- [Directions]: Using the listing below, report all lines holding the word "Сервисный".

- [Recorded information]:
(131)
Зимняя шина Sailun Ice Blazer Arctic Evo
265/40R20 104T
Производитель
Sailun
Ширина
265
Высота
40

---

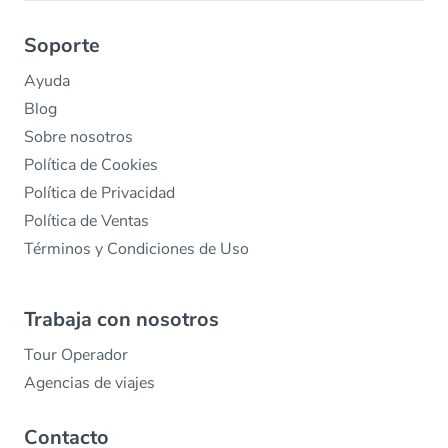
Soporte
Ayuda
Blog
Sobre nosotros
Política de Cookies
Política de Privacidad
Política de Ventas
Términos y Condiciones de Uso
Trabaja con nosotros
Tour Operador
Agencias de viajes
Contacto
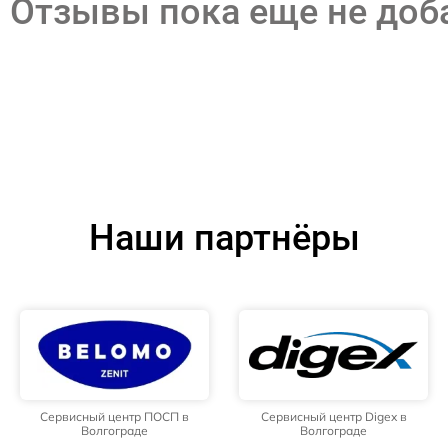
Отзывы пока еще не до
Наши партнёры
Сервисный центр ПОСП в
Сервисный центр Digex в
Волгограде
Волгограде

---

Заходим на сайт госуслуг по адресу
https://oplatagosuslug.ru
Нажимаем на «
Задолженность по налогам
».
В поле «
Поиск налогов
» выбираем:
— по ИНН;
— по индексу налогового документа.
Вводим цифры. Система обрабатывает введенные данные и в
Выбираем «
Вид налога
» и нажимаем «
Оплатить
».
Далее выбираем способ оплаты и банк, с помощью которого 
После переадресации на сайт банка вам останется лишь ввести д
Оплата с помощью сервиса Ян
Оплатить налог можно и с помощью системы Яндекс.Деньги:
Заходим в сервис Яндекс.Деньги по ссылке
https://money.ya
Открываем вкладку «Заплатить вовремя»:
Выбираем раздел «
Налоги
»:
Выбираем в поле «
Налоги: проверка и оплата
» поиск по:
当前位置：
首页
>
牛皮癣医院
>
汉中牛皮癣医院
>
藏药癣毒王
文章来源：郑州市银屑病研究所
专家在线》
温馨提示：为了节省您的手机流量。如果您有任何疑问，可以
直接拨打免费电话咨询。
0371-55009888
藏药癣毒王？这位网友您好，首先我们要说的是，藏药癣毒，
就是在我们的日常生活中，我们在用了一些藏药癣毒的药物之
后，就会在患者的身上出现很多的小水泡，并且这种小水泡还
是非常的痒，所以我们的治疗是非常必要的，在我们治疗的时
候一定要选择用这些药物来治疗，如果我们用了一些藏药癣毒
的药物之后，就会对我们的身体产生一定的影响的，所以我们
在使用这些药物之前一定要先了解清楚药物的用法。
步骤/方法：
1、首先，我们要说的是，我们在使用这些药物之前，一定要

- [Answer box]:
Сервисный центр ПОСП в
Сервисный центр Digex в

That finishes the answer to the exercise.